Shima Sakon (島 左近; June 9, 1540 - October 21, 1600) was a samurai of the Sengoku period.

Shima Sakon Biography

Also known as Shima Kiyooki (島 清興), Shima Tomoyuki or Shima Katsutake, he was initially a servant of the Tsutsui clan. Together with Ukon Shigenobu they were known as the right and left hands of Tsutsui Junkei.

After Junkei's death in 1584 he decided to give up the warrior life. He returned to the battlefields when he joined the forces of Ishida Mitsunari, who offered him a generous reward. There was a saying among the people of the time, "Ishida Mitsunari does not deserve two things, Shima Sakon and Sawayama Castle."

During the Battle of Sekigahara Shima served as one of the senior generals of the Western forces.
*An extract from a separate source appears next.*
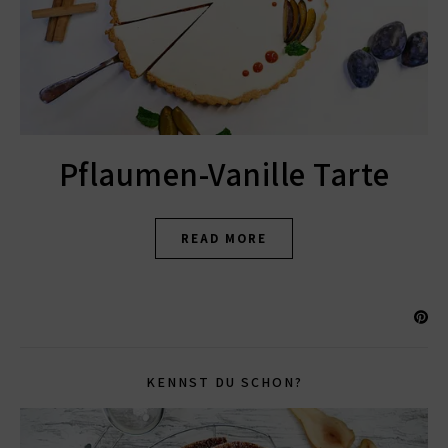
Pflaumen-Vanille Tarte
READ MORE
KENNST DU SCHON?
The day before the battle he reported a great success against the eastern forces in the battle of Kuisegawa.

Some sources report that his men were arquebusiers and he also had cannons at his disposal. He quarreled shortly before the battle with Shimazu Yoshihiro when the latter suggested a night attack which Shima opposed.

However he played an important role in the battle, and is identified as one of the glue that held together the different daimyō of the Western forces, not all of whom were happy to follow Mitsunari.

During the battle he commanded only 1,000 samurai, protecting Mitsunari and his headquarters on Mount Sasao, taking part in the fiercest fighting of the day. Shima's son was killed in battle in front of his father, and Shima himself was seriously wounded by the musket fire of a Kuroda Kanbei samurai, Nagamasa, early in the battle.

Nevertheless, he returned again to the battlefield until his servants lost sight of him. At the end of the battle, the eastern troops were immediately ordered to find his head and bring it to Tokugawa Ieyasu. Despite a long search Shima's head was never found. According to some stories, it seems that his second son picked it up on the battlefield and made it disappear.

However, other sources report that he died a month later from his wounds or trying to escape.